Most of the Eight Balls were later in the war. Not from the stress, though, you understand, but from the lack of it. We all knew it would be over soon, and I think a lot of people who’d been holding it together for so long must’ve had that little voice that said, “Hey, buddy, it’s cool now, you can let go.”
I knew this one guy, massive ’roidasaurus, he’d been a professional wrestler before the war. We were walking up the freeway near Pulaski, New York, when the wind picked up the scent of a jackknifed big rig. It’d been loaded with bottles of perfume, nothing fancy, just cheap, strip mall scent. He froze and started bawlin’ like a kid. Couldn’t stop. He was a monster with a two grand body count, an ogre who’d once picked up a G and used it as a club for hand-to-hand combat. Four of us had to carry him out on a stretcher. We figured the perfume must have reminded him of someone. We never found out who.

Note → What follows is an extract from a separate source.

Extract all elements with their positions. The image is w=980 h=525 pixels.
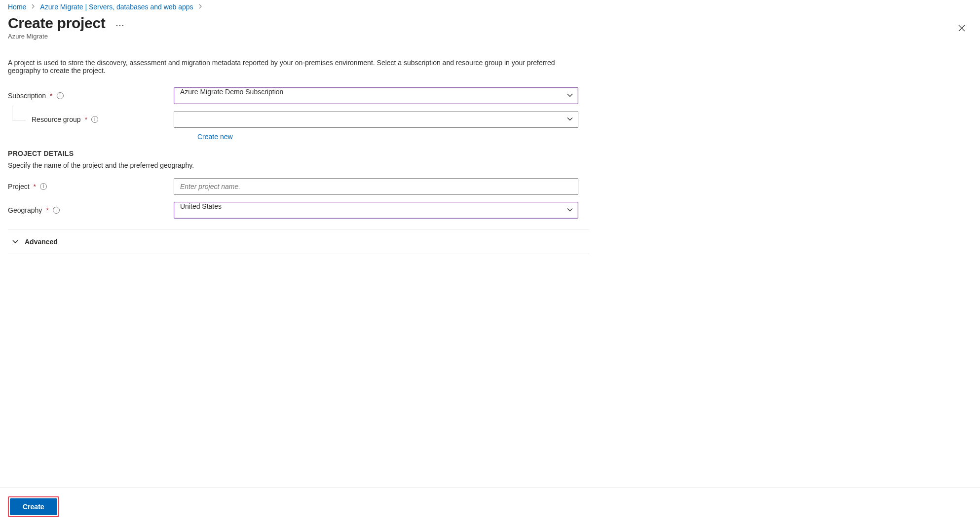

Another guy, nothing special about him, late forties, balding, bit of a paunch, as much as anyone could have back then, the kinda face you’d see in a prewar heartburn commercial. We were in Hammond, Indiana, scouting defenses for the siege of Chicago. He spied a house at the end of a deserted street, completely intact except for boarded-up windows and a crashed-in front door. He got a look on his face, a grin. We should have known way before he dropped out of formation, before we heard the shot. He was sitting in the living room, in this worn, old easy chair, SIR between his knees, that smile still on his face. I looked up at the pictures on the mantelpiece. It was his home."
I guess part of me wants to see how Clementine would react to something like that, complete with the answering machine and her mother's last words.